Each line of the entries that contains the word "Adrian" adds one. Reply with the resulting number only.

EXERCISE MATERIALS below:

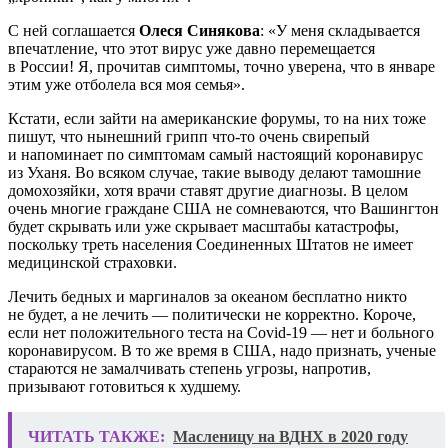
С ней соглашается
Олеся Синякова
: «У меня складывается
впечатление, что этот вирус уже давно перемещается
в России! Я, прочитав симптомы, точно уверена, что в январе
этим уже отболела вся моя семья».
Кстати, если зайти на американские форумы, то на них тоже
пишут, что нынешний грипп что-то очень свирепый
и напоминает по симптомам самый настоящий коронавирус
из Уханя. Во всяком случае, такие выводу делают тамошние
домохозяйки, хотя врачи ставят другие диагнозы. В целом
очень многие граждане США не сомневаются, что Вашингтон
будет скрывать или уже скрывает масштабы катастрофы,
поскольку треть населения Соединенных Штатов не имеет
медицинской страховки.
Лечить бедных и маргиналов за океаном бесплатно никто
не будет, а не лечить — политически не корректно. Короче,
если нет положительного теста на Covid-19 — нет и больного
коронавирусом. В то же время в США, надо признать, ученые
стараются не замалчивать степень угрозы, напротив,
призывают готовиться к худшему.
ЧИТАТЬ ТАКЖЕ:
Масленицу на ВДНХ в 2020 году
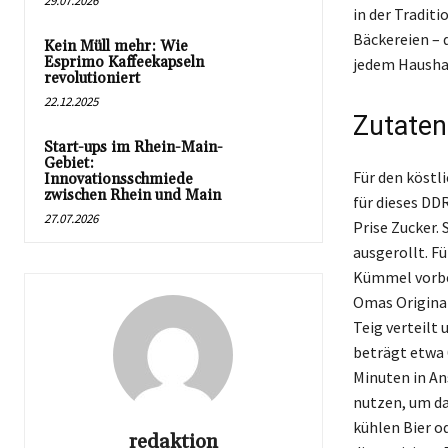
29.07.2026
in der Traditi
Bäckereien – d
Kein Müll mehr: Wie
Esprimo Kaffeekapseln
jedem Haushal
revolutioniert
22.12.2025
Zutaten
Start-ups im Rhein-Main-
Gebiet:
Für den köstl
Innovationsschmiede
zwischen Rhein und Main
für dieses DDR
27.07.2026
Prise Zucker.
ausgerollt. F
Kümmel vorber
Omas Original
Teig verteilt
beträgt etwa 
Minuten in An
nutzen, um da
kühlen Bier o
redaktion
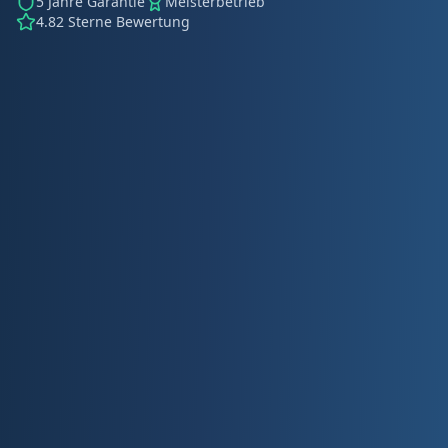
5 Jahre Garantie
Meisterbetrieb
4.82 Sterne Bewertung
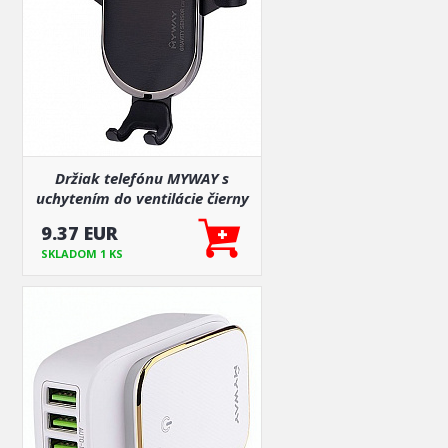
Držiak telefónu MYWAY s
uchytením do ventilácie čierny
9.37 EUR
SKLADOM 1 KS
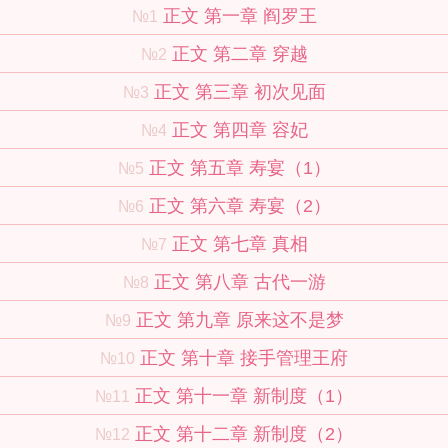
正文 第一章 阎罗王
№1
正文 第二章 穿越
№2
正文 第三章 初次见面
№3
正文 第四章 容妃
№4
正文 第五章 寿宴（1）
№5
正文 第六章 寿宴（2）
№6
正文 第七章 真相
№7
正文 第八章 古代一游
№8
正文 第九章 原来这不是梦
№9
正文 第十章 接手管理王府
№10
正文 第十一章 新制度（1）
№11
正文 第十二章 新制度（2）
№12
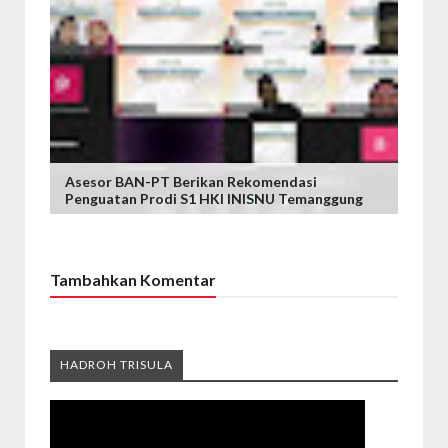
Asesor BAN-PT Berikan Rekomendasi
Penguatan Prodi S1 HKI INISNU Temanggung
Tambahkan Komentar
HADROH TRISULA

End of EXERCISE MATERIALS.
EXERCISE MATERIALS below:

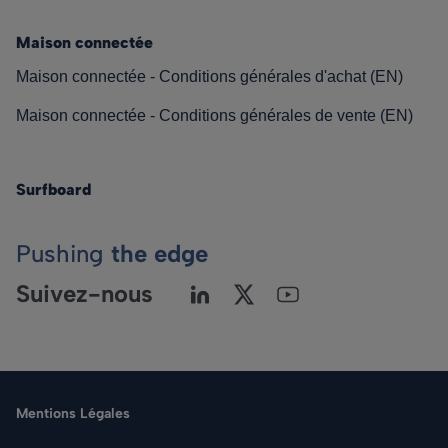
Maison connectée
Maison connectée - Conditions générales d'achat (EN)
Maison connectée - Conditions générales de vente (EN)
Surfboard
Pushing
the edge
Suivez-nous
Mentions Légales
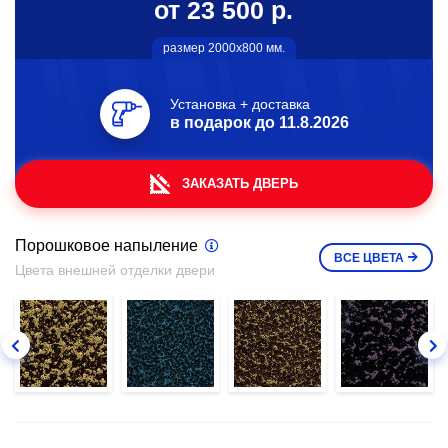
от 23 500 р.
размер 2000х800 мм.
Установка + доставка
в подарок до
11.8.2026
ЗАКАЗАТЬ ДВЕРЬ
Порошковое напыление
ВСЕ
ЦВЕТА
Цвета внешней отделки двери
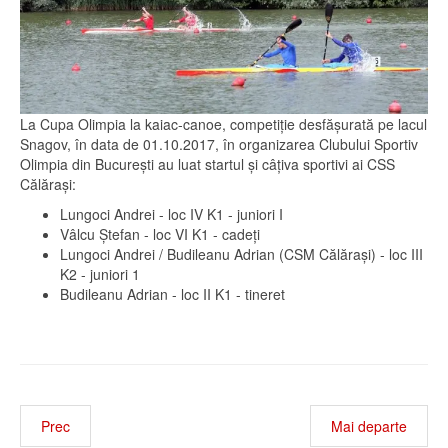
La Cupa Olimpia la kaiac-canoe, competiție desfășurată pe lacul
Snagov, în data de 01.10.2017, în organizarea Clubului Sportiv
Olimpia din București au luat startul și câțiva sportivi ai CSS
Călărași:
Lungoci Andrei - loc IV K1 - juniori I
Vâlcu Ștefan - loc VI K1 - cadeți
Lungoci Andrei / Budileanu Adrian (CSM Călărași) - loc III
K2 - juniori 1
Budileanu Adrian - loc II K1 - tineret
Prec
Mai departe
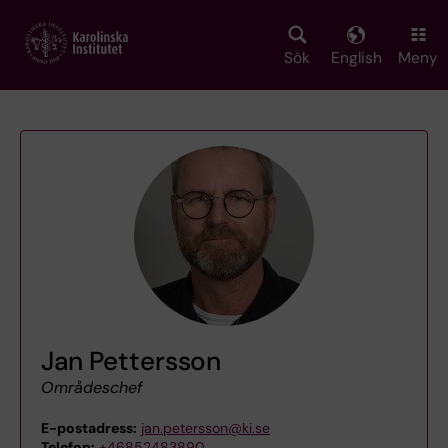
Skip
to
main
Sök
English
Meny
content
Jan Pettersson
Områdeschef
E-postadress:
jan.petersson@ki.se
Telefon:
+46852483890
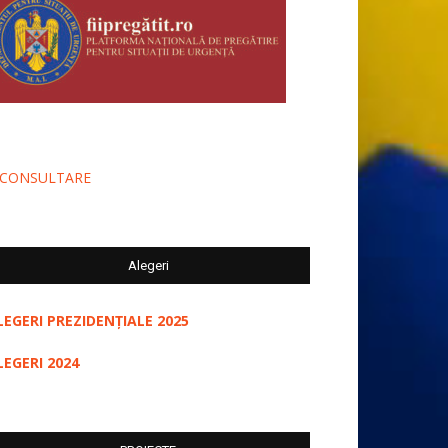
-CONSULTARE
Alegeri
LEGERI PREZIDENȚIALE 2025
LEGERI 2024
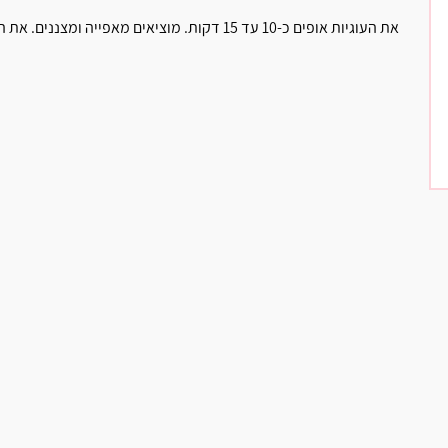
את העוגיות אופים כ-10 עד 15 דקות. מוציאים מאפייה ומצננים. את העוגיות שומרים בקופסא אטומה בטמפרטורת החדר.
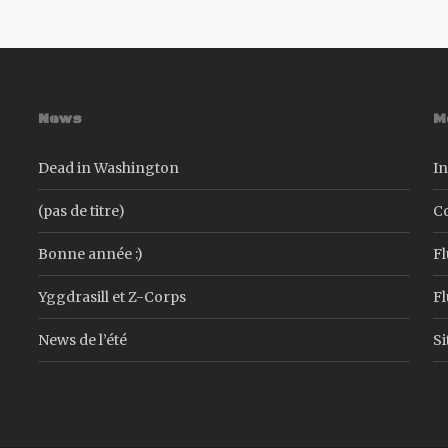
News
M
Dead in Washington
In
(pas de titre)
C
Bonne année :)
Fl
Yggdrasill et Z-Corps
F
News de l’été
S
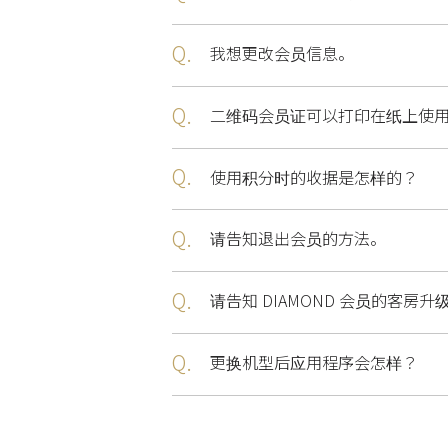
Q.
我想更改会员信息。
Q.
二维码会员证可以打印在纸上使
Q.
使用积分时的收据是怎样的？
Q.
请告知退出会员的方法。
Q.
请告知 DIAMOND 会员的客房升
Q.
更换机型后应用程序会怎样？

End of EXERCISE MATERIALS.

EXERCISE ANSWER. 2